CARA MENGUTAK-ATIK JALAN CERITA CERPEN
“Saya tahu, semakin banyak menulis cerpen, cerpen semakin
menjadi sosok yang misterius”
Begitu kira-kira pembelaan saya bila ada yang bertanya
mengenai “jalan cerita, plot, karakter, konflik” dalam cerpen. “Dalam menulis
cerpen, apakah kita harus memperkuat jalan cerita atau karakter tokoh atau
konflik?” kata yang bertanya. Saat menulis cerpen, tentu saja saya tidak
mengindahkan pertanyaan seperti itu. Saya hanya perduli dengan “apa yang ingin
disampaikan” melalui cerpen itu. Kadang saya hanya ingin berkisah karena
kisahnya menarik, atau ingin berkisah karena kisahnya simbolik dan bisa dicapai
dengan banyak kemungkinan tafsir, kadang hanya ingin menggambarkan suasana yang
saya rasa mencekam dan penting (bagi saya) saat itu, kadang hanya ingin bermain
atau merespon bacaan atau situasi atau apapun yang sangat kuat mendorong untuk
menulis, dan banyak kemungkinan lainnya.
Tentu saja sejak awal menulis saya membaca buku-buku teori
bercerpen. Meski harus diakui saya tidak begitu serius membacanya. Kadang malah
hanya semacam ingin tahu saja menurut pengarang yang ini atau akademisi yang
itu. Saya punya istilah sendiri untuk yang dipersoalkan oleh yang lain.

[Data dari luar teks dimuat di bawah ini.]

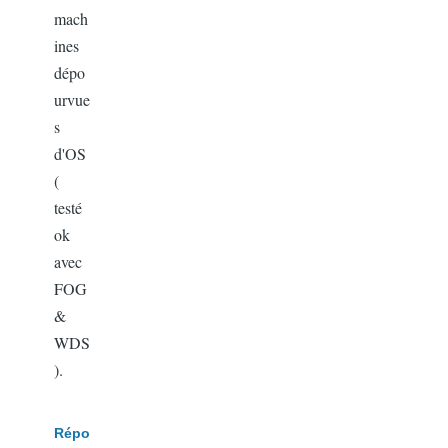
mach
ines
dépo
urvue
s
d'OS
(
testé
ok
avec
FOG
&
WDS
).
Répo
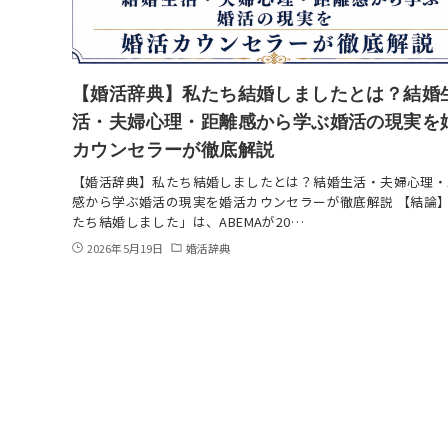
【婚活辞典】私たち結婚しましたとは？結婚
活・夫婦心理・距離感から学ぶ婚活の現実を
カウンセラーが徹底解説
【婚活辞典】私たち結婚しましたとは？結婚生活・夫婦心理・
感から学ぶ婚活の現実を婚活カウンセラーが徹底解説 【結論
たち結婚しました」は、ABEMAが20…
2026年5月19日
婚活辞典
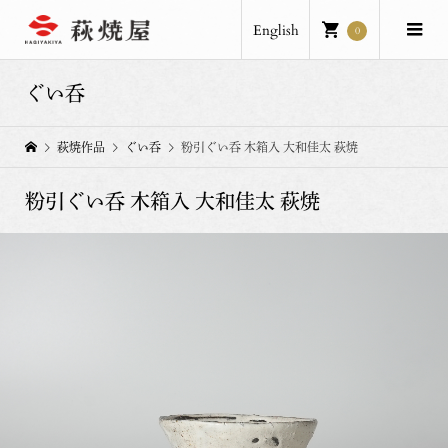
English
0
ぐい呑
萩焼作品
ぐい呑
粉引ぐい呑 木箱入 大和佳太 萩焼
粉引ぐい呑 木箱入 大和佳太 萩焼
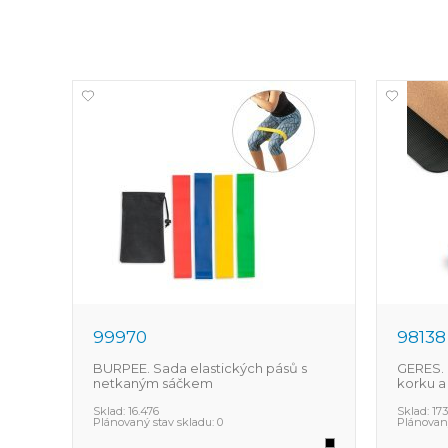
99970
98138
BURPEE. Sada elastických pásů s
GERES. 
netkaným sáčkem
korku a
Sklad:
16.476
Sklad:
173
Plánovaný stav skladu:
0
Plánovaný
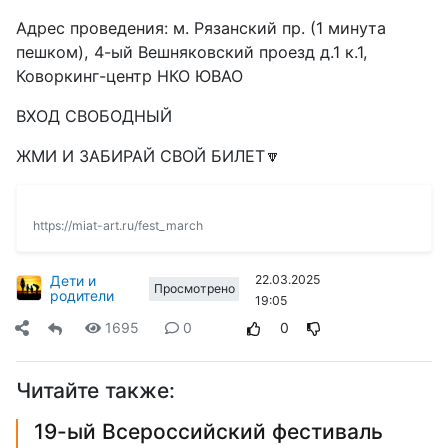
Адрес проведения: м. Рязанский пр. (1 минута
пешком), 4-ый Вешняковский проезд д.1 к.1,
Коворкинг-центр НКО ЮВАО
ВХОД СВОБОДНЫЙ
ЖМИ И ЗАБИРАЙ СВОЙ БИЛЕТ🔽
https://miat-art.ru/fest_march
Дети и
22.03.2025
Просмотрено
родители
19:05
1695
0
0
Читайте также:
19-ый Всероссийский фестиваль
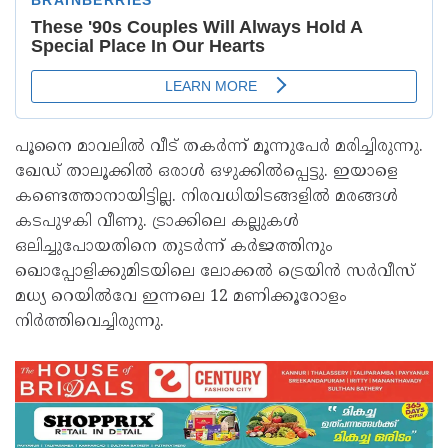
പൂനൈ മാവലില്‍ വീട് തകര്‍ന്ന് മൂന്നുപേര്‍ മരിച്ചിരുന്നു.
ഖേഡ് താലൂക്കില്‍ ഒരാള്‍ ഒഴുക്കില്‍പ്പെട്ടു. ഇയാളെ
കണ്ടെത്താനായിട്ടില്ല. നിരവധിയിടങ്ങളില്‍ മരങ്ങള്‍
കടപുഴകി വീണു. ട്രാക്കിലെ കല്ലുകള്‍
ഒലിച്ചുപോയതിനെ തുടര്‍ന്ന് കര്‍ജത്തിനും
ഖൊപ്പോളിക്കുമിടയിലെ ലോക്കല്‍ ട്രെയിന്‍ സര്‍വീസ്
മധ്യ റെയില്‍വേ ഇന്നലെ 12 മണിക്കൂറോളം
നിര്‍ത്തിവെച്ചിരുന്നു.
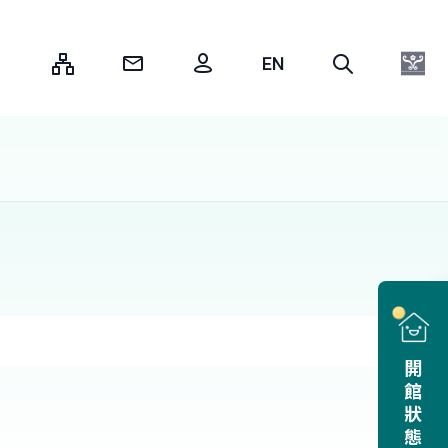
:::
開館狀態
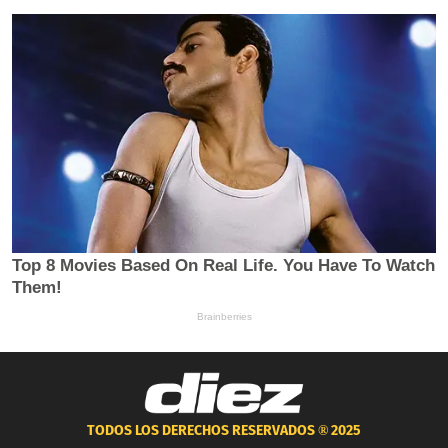
TODOS LOS DERECHOS RESERVADOS ®
2025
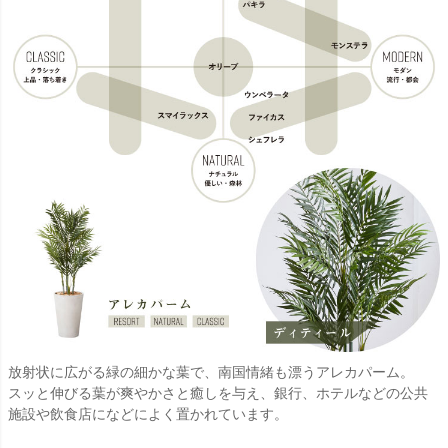
放射状に広がる緑の細かな葉で、南国情緒も漂うアレカパーム。
スッと伸びる葉が爽やかさと癒しを与え、銀行、ホテルなどの公共
施設や飲食店になどによく置かれています。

Misalnya tentang “jalan cerita, karakter, konflik” saya lebih suka mempersoalkannya
sebagai “logika cerita”. Karena jalan cerita, karakter, konflik, dan mungkin
unsur lainnya, adalah suatu perpaduan.
Cerita itu harus logis. Tentu saja, meski cerpen mempunyai
logika tersendiri. Misalnya, dalam sebuah cerpen, dikisahkan sebuah keluarga
miskin yang karena miskinnya hp-nya pun butut, motornya pun butut, mobilnya pun
butut. Jangan dulu tertawa, karena ada cerita seperti itu. Bagi saya,
pernyataan miskin di cerpen ini sudah bermasalah. Mungkin pengarangnya harus
surpai dulu, orang miskin kebanyakan tidak punya mobil, tidak punya motor,
hp-butut bisa jadi masih memaksakan membeli atau dikasih orang. Contoh lain,
“Orang gendut itu berlari sangat kencang”. Kalimat itu juga bermasalah. Orang
gendut itu biasanya karena sedikit bergerak, gerakannya tidak cepat, larinya
tidak kencang. Kalau kalimat itu ingin menjadi logis, harus ditambah. Misalnya:
“Orang gendut itu berlari sangat kencang. Baru saja dua ratus meter, dia sudah
terjatuh saking lelahnya.” Jadi orang gendut itu berlari kencang karena
memaksakan diri.
Begini saja, salah satu yang menarik dalam menulis cerpen
adalah mengutak-atik jalan ceritanya. Dulu saya sering mendapat contoh seperti
ini: Ada seorang nenek penjual kue serabi yang sangat ingin naik haji. Dia
menabung setiap hari. Tentunya untuk ongkos naik haji dia harus menabung selama
bertahun-tahun. Artinya harus sangat sabar. Tentunya selama menunggu itu si
nenek rajin beribadah dan berdoa. Saat uangnya sudah memungkinkan untuk naik
haji, ada masalah lain. Di kampungnya ada bencana, banyak saudara dan
kenalannya yang menderita. Akhirnya uang yang ditabung untuk naik haji itu
disumbangkannya.
Kisah itu bisa menjadi tidak logis. Bila sejak awal
dikisahkan bahwa si nenek itu adalah orang yang kikir, keinginan naik hajinya
hanya karena ingin meninggikan derajat sosialnya, keputusan menyumbangkan
tabungan hajinya itu menjadi tidak logis. Tapi bisa menjadi sangat logis bila
sejak awal digambarkan bagaimana ikhlasnya nenek itu, inginnya naik haji karena
ghirah yang begitu besar di dalam hatinya. Tentu keputusan menyumbangkan
tabungan haji itu adalah sesuatu yang berat. Tapi dengan ghirah beribadah
keputusan menyumbangkan tabungan haji itu bisa menjadi konflik yang sangat bagus.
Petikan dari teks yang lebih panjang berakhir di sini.